(Stored data entries)
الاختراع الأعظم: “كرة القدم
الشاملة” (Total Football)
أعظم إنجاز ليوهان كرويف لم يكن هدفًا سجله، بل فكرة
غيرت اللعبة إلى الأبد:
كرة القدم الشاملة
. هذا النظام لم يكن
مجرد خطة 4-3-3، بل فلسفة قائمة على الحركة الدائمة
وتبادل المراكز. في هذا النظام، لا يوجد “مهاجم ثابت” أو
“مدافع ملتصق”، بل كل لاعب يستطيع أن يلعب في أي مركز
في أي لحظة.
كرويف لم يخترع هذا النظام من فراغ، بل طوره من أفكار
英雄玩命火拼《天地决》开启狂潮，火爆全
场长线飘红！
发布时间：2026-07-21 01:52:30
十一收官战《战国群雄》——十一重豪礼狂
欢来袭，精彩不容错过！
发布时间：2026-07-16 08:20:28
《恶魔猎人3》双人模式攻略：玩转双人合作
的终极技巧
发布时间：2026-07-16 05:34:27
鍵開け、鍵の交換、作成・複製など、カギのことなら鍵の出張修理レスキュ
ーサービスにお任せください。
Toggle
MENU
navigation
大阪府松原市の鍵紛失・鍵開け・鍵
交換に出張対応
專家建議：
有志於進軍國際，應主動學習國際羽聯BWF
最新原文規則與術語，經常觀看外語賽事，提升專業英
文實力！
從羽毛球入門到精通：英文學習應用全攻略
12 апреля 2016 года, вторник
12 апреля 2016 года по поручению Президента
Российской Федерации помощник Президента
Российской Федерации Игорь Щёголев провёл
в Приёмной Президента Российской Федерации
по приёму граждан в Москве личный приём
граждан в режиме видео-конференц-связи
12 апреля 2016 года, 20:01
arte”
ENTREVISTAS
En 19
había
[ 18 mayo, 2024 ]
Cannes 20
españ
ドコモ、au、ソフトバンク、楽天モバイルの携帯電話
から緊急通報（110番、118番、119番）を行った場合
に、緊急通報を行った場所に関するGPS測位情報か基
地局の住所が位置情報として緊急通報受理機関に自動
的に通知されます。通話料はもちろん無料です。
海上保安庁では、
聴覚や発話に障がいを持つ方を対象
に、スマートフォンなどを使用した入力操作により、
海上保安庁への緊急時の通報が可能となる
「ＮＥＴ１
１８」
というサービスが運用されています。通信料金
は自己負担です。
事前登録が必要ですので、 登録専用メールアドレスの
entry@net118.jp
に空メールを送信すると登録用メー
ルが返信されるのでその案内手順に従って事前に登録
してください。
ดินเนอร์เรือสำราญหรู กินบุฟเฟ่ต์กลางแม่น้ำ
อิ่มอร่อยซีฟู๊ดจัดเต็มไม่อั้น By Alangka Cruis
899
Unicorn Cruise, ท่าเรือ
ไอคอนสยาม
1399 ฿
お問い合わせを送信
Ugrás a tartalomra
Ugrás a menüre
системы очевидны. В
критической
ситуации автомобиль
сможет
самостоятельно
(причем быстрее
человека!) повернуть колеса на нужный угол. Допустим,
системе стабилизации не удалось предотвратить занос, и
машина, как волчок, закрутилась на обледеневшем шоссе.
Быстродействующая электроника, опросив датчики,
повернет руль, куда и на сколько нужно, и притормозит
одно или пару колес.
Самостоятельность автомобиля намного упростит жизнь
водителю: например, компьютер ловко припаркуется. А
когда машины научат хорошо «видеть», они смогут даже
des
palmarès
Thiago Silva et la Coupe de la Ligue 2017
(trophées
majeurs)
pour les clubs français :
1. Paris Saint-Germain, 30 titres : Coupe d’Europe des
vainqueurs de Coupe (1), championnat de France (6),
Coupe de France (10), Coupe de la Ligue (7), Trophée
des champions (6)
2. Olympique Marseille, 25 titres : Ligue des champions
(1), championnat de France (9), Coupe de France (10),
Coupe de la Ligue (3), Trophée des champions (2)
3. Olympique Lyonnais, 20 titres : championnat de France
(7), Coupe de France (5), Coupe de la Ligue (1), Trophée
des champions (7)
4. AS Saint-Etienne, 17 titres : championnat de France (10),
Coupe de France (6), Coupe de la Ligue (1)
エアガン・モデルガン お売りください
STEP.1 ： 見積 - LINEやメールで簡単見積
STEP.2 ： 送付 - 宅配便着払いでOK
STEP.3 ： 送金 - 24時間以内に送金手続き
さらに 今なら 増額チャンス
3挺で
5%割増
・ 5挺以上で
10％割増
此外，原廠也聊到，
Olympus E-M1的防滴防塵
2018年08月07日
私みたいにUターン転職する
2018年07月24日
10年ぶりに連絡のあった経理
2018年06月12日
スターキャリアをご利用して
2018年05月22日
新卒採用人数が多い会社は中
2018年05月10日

### Exercise description
Both the first line of the records above and the line containing "12 апреля 2016 года, вторник" are to be transcribed exactly, together with every line between them, and nothing else.

### Output
الاختراع الأعظم: “كرة القدم
الشاملة” (Total Football)
أعظم إنجاز ليوهان كرويف لم يكن هدفًا سجله، بل فكرة
غيرت اللعبة إلى الأبد:
كرة القدم الشاملة
. هذا النظام لم يكن
مجرد خطة 4-3-3، بل فلسفة قائمة على الحركة الدائمة
وتبادل المراكز. في هذا النظام، لا يوجد “مهاجم ثابت” أو
“مدافع ملتصق”، بل كل لاعب يستطيع أن يلعب في أي مركز
في أي لحظة.
كرويف لم يخترع هذا النظام من فراغ، بل طوره من أفكار
英雄玩命火拼《天地决》开启狂潮，火爆全
场长线飘红！
发布时间：2026-07-21 01:52:30
十一收官战《战国群雄》——十一重豪礼狂
欢来袭，精彩不容错过！
发布时间：2026-07-16 08:20:28
《恶魔猎人3》双人模式攻略：玩转双人合作
的终极技巧
发布时间：2026-07-16 05:34:27
鍵開け、鍵の交換、作成・複製など、カギのことなら鍵の出張修理レスキュ
ーサービスにお任せください。
Toggle
MENU
navigation
大阪府松原市の鍵紛失・鍵開け・鍵
交換に出張対応
專家建議：
有志於進軍國際，應主動學習國際羽聯BWF
最新原文規則與術語，經常觀看外語賽事，提升專業英
文實力！
從羽毛球入門到精通：英文學習應用全攻略
12 апреля 2016 года, вторник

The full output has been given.